Exercise:
Make an exact copy, from the records below, of the lines from the line containing "notícias e reviews" to the line containing "pista Ángel Cortés, en el", both lines included, excluding pictures.

········

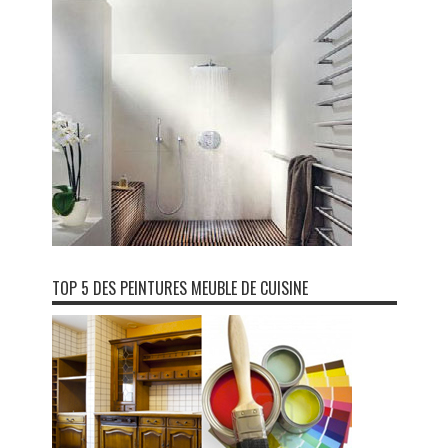
TOP 5 DES PEINTURES MEUBLE DE CUISINE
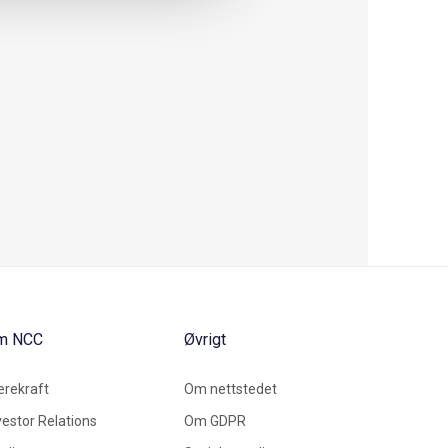
m NCC
Øvrigt
rekraft
Om nettstedet
vestor Relations
Om GDPR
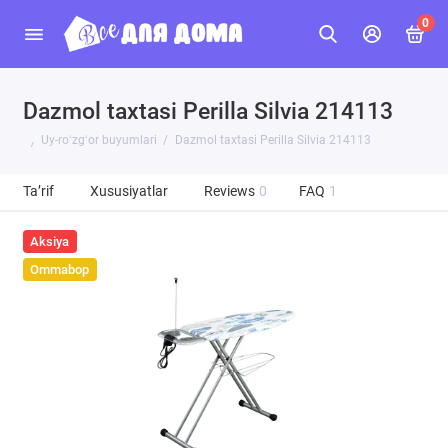
0
Dazmol taxtasi Perilla Silvia 214113
Uy-roʻzgʻor buyumlari
Dazmol taxtasi Perilla Silvia 214113
Ta’rif
Xususiyatlar
Reviews
0
FAQ
1
Aksiya
Ommabop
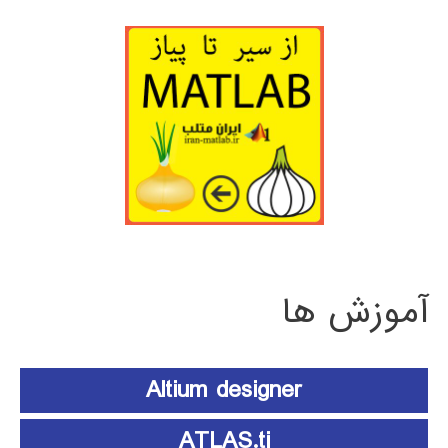
آموزش ها
Altium designer
ATLAS.ti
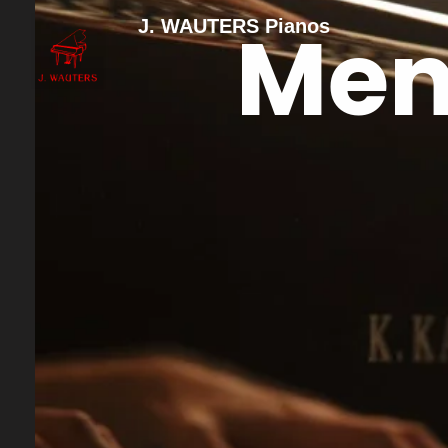
Men
J. WAUTERS Pianos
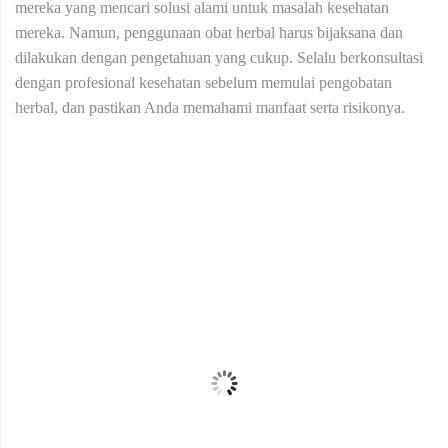
mereka yang mencari solusi alami untuk masalah kesehatan
mereka. Namun, penggunaan obat herbal harus bijaksana dan
dilakukan dengan pengetahuan yang cukup. Selalu berkonsultasi
dengan profesional kesehatan sebelum memulai pengobatan
herbal, dan pastikan Anda memahami manfaat serta risikonya.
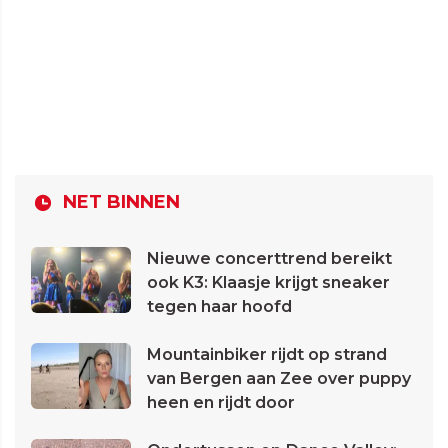
NET BINNEN
Nieuwe concerttrend bereikt
ook K3: Klaasje krijgt sneaker
tegen haar hoofd
Mountainbiker rijdt op strand
van Bergen aan Zee over puppy
heen en rijdt door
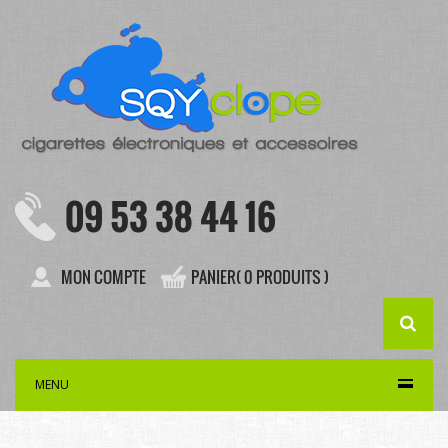
09 53 38 44 16
MON COMPTE
PANIER( 0 PRODUITS )
MENU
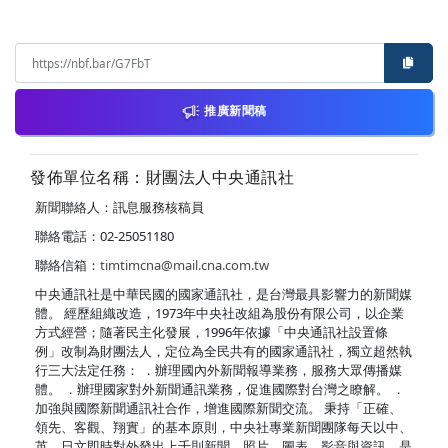
推廣新聞稿
發佈單位名稱：財團法人中央通訊社
新聞聯絡人：訊息服務核稿員
聯絡電話：02-25051180
聯絡信箱：
timtimcna@mail.cna.com.tw
中央通訊社是中華民國的國家通訊社，是台灣最具影響力的新聞媒
體。 經歷組織改造，1973年中央社改組為股份有限公司，以企業
方式經營；隨著民主化發展，1996年依據「中央通訊社設置條
例」改制為財團法人，定位為全民共有的國家通訊社，獨立超然執
行三大法定任務： ．辦理國內外新聞報導業務，服務大眾傳播媒
體。 ．辦理國家對外新聞通訊業務，促進國際對台灣之瞭解。 ．
加強與國際新聞通訊社合作，增進國際新聞交流。 秉持「正確、
領先、客觀、翔實」的基本原則，中央社專業新聞團隊每天以中、
英、日文即時對外發出上千則新聞、照片、圖表、影音與資訊，是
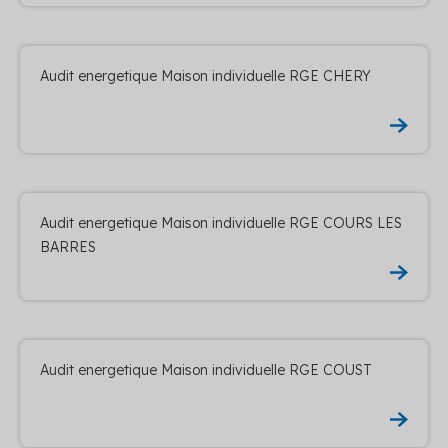
Audit energetique Maison individuelle RGE CHERY
Audit energetique Maison individuelle RGE COURS LES
BARRES
Audit energetique Maison individuelle RGE COUST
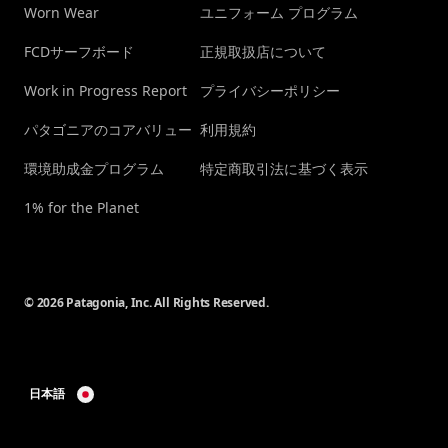
Worn Wear
ユニフォーム プログラム
FCDサーフボード
正規取扱店について
Work in Progress Report
プライバシーポリシー
パタゴニアのコアバリュー
利用規約
環境助成金プログラム
特定商取引法に基づく表示
1% for the Planet
© 2026 Patagonia, Inc. All Rights Reserved.
日本語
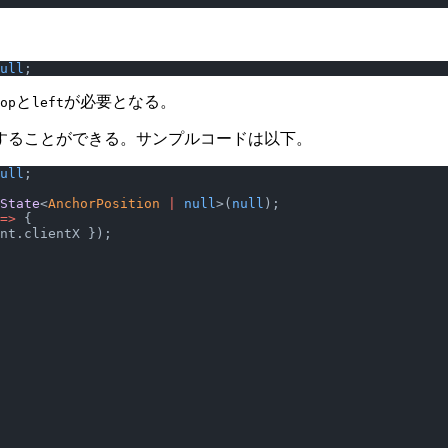
ull
;
と
が必要となる。
op
left
することができる。サンプルコードは以下。
ull
;
State
<
AnchorPosition
 |
 null
>(
null
);
=>
 {
nt.clientX });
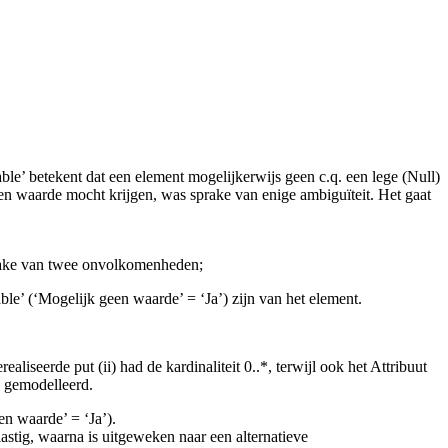
lable’ betekent dat een element mogelijkerwijs geen c.q. een lege (Null)
en waarde mocht krijgen, was sprake van enige ambiguïteit. Het gaat
 sprake van twee onvolkomenheden;
lable’ (‘Mogelijk geen waarde’ = ‘Ja’) zijn van het element.
aliseerde put (ii) had de kardinaliteit 0..*, terwijl ook het Attribuut
u gemodelleerd.
en waarde’ = ‘Ja’).
tig, waarna is uitgeweken naar een alternatieve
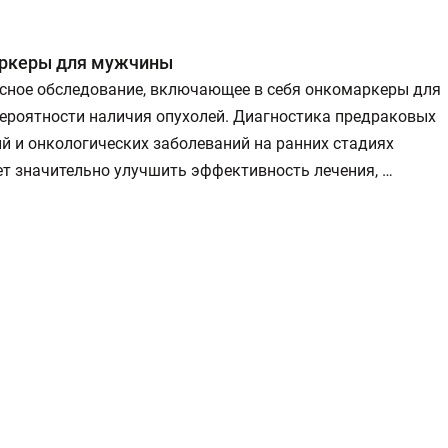
ркеры для мужчины
сное обследование, включающее в себя онкомаркеры для
вероятности наличия опухолей. Диагностика предраковых
й и онкологических заболеваний на ранних стадиях
т значительно улучшить эффективность лечения, …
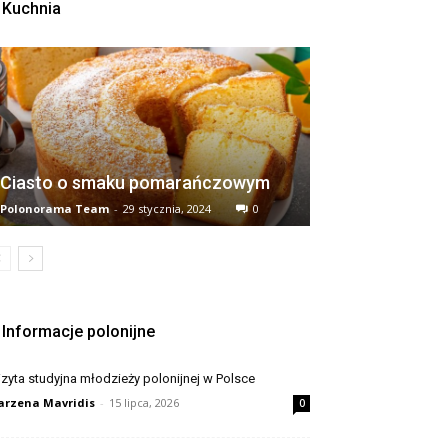
Kuchnia
Ciasto o smaku pomarańczowym
Polonorama Team
-
29 stycznia, 2024
0
Informacje polonijne
zyta studyjna młodzieży polonijnej w Polsce
rzena Mavridis
-
15 lipca, 2026
0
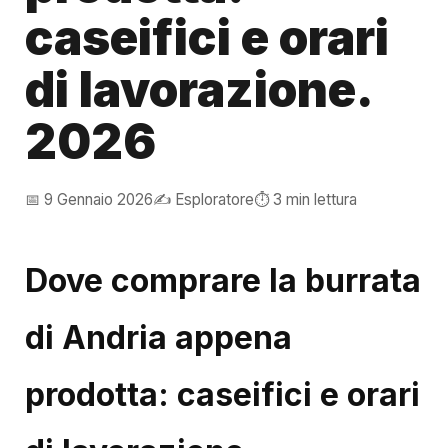
caseifici e orari
di lavorazione.
2026
📅 9 Gennaio 2026
✍️ Esploratore
⏱️ 3 min lettura
Dove comprare la burrata
di Andria appena
prodotta: caseifici e orari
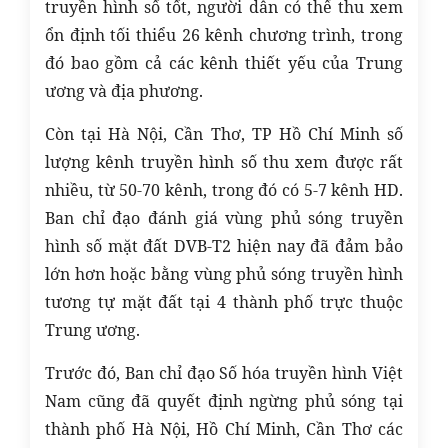
truyền hình số tốt, người dân có thể thu xem
ổn định tối thiểu 26 kênh chương trình, trong
đó bao gồm cả các kênh thiết yếu của Trung
ương và địa phương.
Còn tại Hà Nội, Cần Thơ, TP Hồ Chí Minh số
lượng kênh truyền hình số thu xem được rất
nhiều, từ 50-70 kênh, trong đó có 5-7 kênh HD.
Ban chỉ đạo đánh giá vùng phủ sóng truyền
hình số mặt đất DVB-T2 hiện nay đã đảm bảo
lớn hơn hoặc bằng vùng phủ sóng truyền hình
tương tự mặt đất tại 4 thành phố trực thuộc
Trung ương.
Trước đó, Ban chỉ đạo Số hóa truyền hình Việt
Nam cũng đã quyết định ngừng phủ sóng tại
thành phố Hà Nội, Hồ Chí Minh, Cần Thơ các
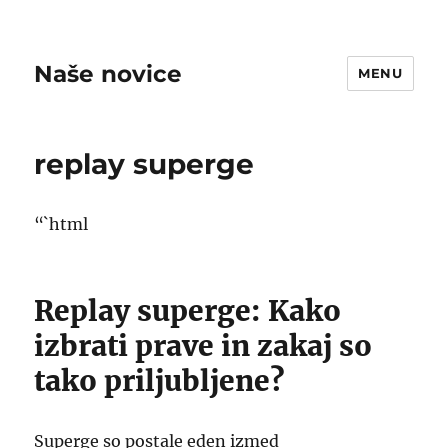
Naše novice
MENU
replay superge
“`html
Replay superge: Kako
izbrati prave in zakaj so
tako priljubljene?
Superge so postale eden izmed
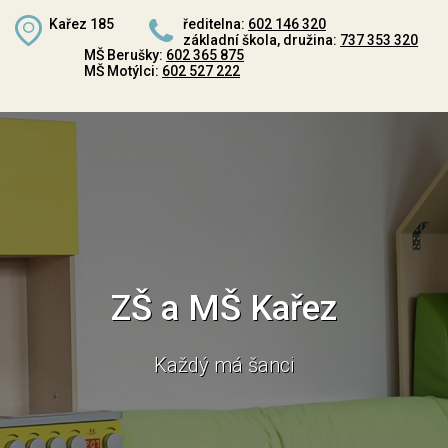
Kařez 185
ředitelna:
602 146 320
základní škola, družina:
737 353 320
MŠ Berušky:
602 365 875
MŠ Motýlci:
602 527 222
ZŠ a MŠ Kařez
Každý má šanci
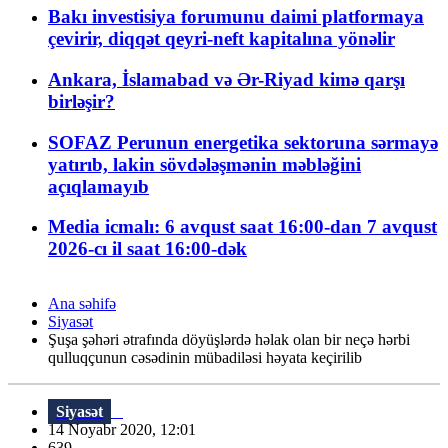
Bakı investisiya forumunu daimi platformaya
çevirir, diqqət qeyri-neft kapitalına yönəlir
Ankara, İslamabad və Ər-Riyad kimə qarşı
birləşir?
SOFAZ Perunun energetika sektoruna sərmayə
yatırıb, lakin sövdələşmənin məbləğini
açıqlamayıb
Media icmalı: 6 avqust saat 16:00-dan 7 avqust
2026-cı il saat 16:00-dək
Ana səhifə
Siyasət
Şuşa şəhəri ətrafında döyüşlərdə həlak olan bir neçə hərbi
qulluqçunun cəsədinin mübadiləsi həyata keçirilib
Siyasət
14 Noyabr 2020, 12:01
639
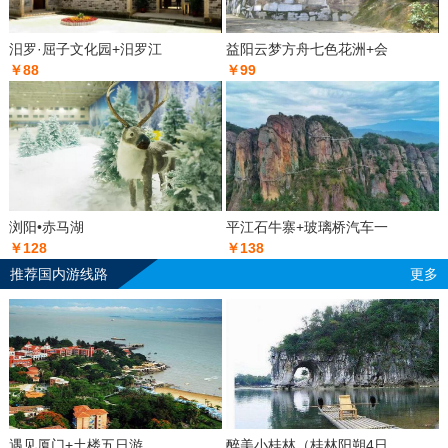
汨罗·屈子文化园+汨罗江
益阳云梦方舟七色花洲+会
￥88
￥99
浏阳•赤马湖
平江石牛寨+玻璃桥汽车一
￥128
￥138
推荐国内游线路
更多
遇见厦门+土楼五日游
醉美小桂林（桂林阳朔4日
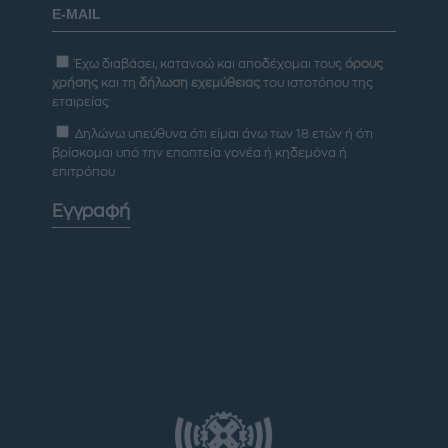
Έχω διαβάσει, κατανοώ και αποδέχομαι τους
όρους
χρήσης
και τη
δήλωση εχεμύθειας
του ιστοτόπου της
εταιρείας
Δηλώνω υπεύθυνα ότι είμαι άνω των 18 ετών ή ότι
βρίσκομαι υπό την εποπτεία γονέα ή κηδεμόνα ή
επιτρόπου
Εγγραφή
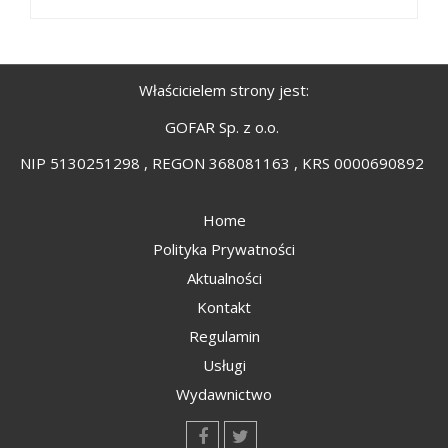
Właścicielem strony jest:
GOFAR Sp. z o.o.
NIP 5130251298 , REGON 368081163 , KRS 0000690892
Home
Polityka Prywatności
Aktualności
Kontakt
Regulamin
Usługi
Wydawnictwo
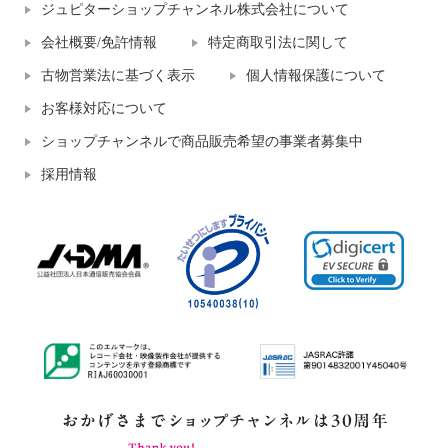
ジュピターショップチャンネル株式会社について
会社概要/免許情報
特定商取引法に関して
古物営業法に基づく表示
個人情報保護について
お客様対応について
ショップチャンネルで商品販売希望の事業者募集中
採用情報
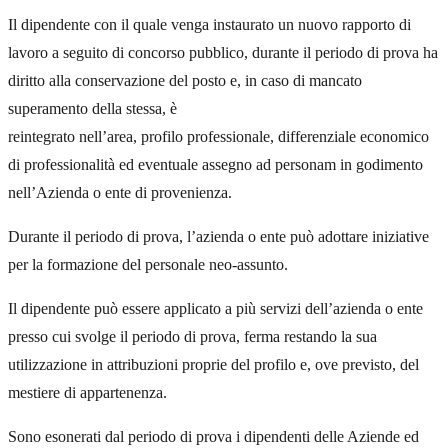
Il dipendente con il quale venga instaurato un nuovo rapporto di
lavoro a seguito di concorso pubblico, durante il periodo di prova ha
diritto alla conservazione del posto e, in caso di mancato
superamento della stessa, è
reintegrato nell’area, profilo professionale, differenziale economico
di professionalità ed eventuale assegno ad personam in godimento
nell’Azienda o ente di provenienza.
Durante il periodo di prova, l’azienda o ente può adottare iniziative
per la formazione del personale neo-assunto.
Il dipendente può essere applicato a più servizi dell’azienda o ente
presso cui svolge il periodo di prova, ferma restando la sua
utilizzazione in attribuzioni proprie del profilo e, ove previsto, del
mestiere di appartenenza.
Sono esonerati dal periodo di prova i dipendenti delle Aziende ed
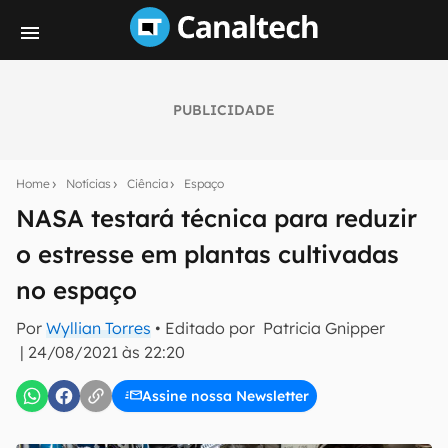
PUBLICIDADE
Seu resumo inteligente do mundo tech!
Assine a newsletter do Canaltech e receba
Home
Notícias
Ciência
Espaço
notícias e reviews sobre tecnologia em primeira
mão.
NASA testará técnica para reduzir
o estresse em plantas cultivadas
E-mail
no espaço
Por
Wyllian Torres
• Editado por
Patricia Gnipper
inscreva-se
|
24/08/2021 às 22:20
Assine nossa Newsletter
Confirmo que li, aceito e concordo com os
Termos de
Uso e Política de Privacidade do Canaltech.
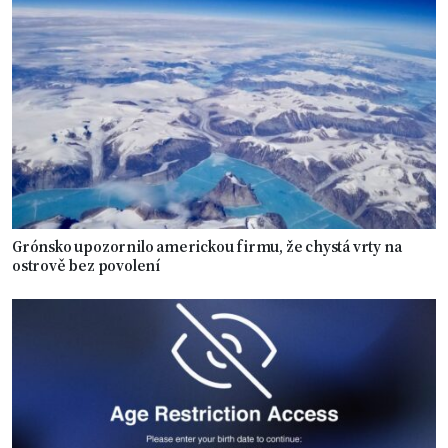
Grónsko upozornilo americkou firmu, že chystá vrty na
ostrově bez povolení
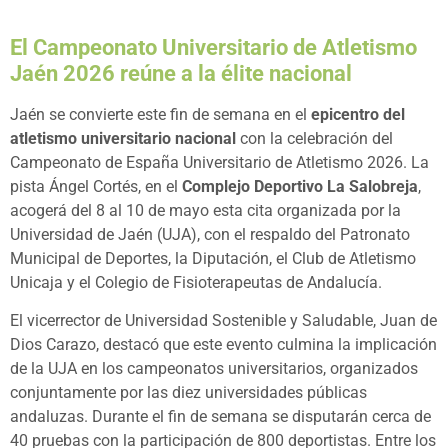
El Campeonato Universitario de Atletismo
Jaén 2026 reúne a la élite nacional
Jaén se convierte este fin de semana en el
epicentro del
atletismo universitario nacional
con la celebración del
Campeonato de España Universitario de Atletismo 2026. La
pista Ángel Cortés, en el
Complejo Deportivo La Salobreja
,
acogerá del 8 al 10 de mayo esta cita organizada por la
Universidad de Jaén (UJA), con el respaldo del Patronato
Municipal de Deportes, la Diputación, el Club de Atletismo
Unicaja y el Colegio de Fisioterapeutas de Andalucía.
El vicerrector de Universidad Sostenible y Saludable, Juan de
Dios Carazo, destacó que este evento culmina la implicación
de la UJA en los campeonatos universitarios, organizados
conjuntamente por las diez universidades públicas
andaluzas. Durante el fin de semana se disputarán cerca de
40 pruebas con la participación de 800 deportistas. Entre los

········

Response to the task:
notícias e reviews sobre tecnologia em primeira
mão.
NASA testará técnica para reduzir
o estresse em plantas cultivadas
E-mail
no espaço
Por
Wyllian Torres
• Editado por
Patricia Gnipper
inscreva-se
|
24/08/2021 às 22:20
Assine nossa Newsletter
Confirmo que li, aceito e concordo com os
Termos de
Uso e Política de Privacidade do Canaltech.
Grónsko upozornilo americkou firmu, že chystá vrty na
ostrově bez povolení
El Campeonato Universitario de Atletismo
Jaén 2026 reúne a la élite nacional
Jaén se convierte este fin de semana en el
epicentro del
atletismo universitario nacional
con la celebración del
Campeonato de España Universitario de Atletismo 2026. La
pista Ángel Cortés, en el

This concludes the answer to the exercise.